La sezione francese dell’OIP (Osservatorio Internazionale sulle Prigioni) denuncia questa situazione insostenibile e, in modo simile a quanto espresso da diversi detenuti, dichiara che “queste azioni […] non possono che aumentare la sofferenza intramuraria e, con questa, il rischio del perpetrarsi delle violenze che il personale aveva intenzione di denunciare” [“ces actions – inédites dans la plupart des prisons bloquées – ne peuvent qu’augmenter la souffrance intramuros et avec, les risques de violences que les personnels entendent pourtant dénoncer”].

I detenuti cominciano a rispondere, a Rennes venerdì pomeriggio in 76 hanno ritardato il rientro dalla breve passeggiata all’aria che gli era stata garantita, dando luogo ad una protesta pacifica nel cortile.

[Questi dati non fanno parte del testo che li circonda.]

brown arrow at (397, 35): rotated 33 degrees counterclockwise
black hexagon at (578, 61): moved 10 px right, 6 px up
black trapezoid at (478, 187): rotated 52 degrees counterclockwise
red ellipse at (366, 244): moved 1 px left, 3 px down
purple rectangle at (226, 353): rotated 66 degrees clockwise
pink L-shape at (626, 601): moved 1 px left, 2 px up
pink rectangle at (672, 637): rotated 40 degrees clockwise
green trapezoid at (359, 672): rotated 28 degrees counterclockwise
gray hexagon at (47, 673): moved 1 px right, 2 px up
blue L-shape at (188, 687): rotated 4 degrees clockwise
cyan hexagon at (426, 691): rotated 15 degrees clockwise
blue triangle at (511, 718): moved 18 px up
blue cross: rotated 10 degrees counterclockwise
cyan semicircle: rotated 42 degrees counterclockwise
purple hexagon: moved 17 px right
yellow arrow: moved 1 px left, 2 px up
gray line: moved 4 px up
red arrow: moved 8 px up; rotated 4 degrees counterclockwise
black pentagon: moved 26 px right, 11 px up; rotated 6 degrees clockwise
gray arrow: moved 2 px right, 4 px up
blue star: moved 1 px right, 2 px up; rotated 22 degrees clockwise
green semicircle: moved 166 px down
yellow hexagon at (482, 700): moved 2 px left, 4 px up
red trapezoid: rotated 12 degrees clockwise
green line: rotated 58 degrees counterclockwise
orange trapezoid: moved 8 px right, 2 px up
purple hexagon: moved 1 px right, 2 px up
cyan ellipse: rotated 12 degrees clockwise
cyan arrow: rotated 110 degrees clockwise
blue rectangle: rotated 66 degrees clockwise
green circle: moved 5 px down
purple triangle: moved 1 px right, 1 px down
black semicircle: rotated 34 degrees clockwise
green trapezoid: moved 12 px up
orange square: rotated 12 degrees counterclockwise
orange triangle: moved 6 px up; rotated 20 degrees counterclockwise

Due giorni fa un collettivo di detenuti di Fleury Mérogis ha pubblicato un comunicato molto interessante che racchiude non solo il racconto del peggioramento delle condizioni quotidiane di detenzione ma anche un appello a tutte quelle soggettività che si sono mobilitate contro le riforme della legge sul lavoro nel 2016 e che quotidianamente si oppongono alla “massiva precarizzazione delle vite” che porta troppi a scegliere tra “miseria e prigione”.

I colloqui tra sindacati ed istituzioni continuano, mentre le celle restano chiuse, e le persone continuano a camminare in cerchio, in tre, per 9 metri quadri.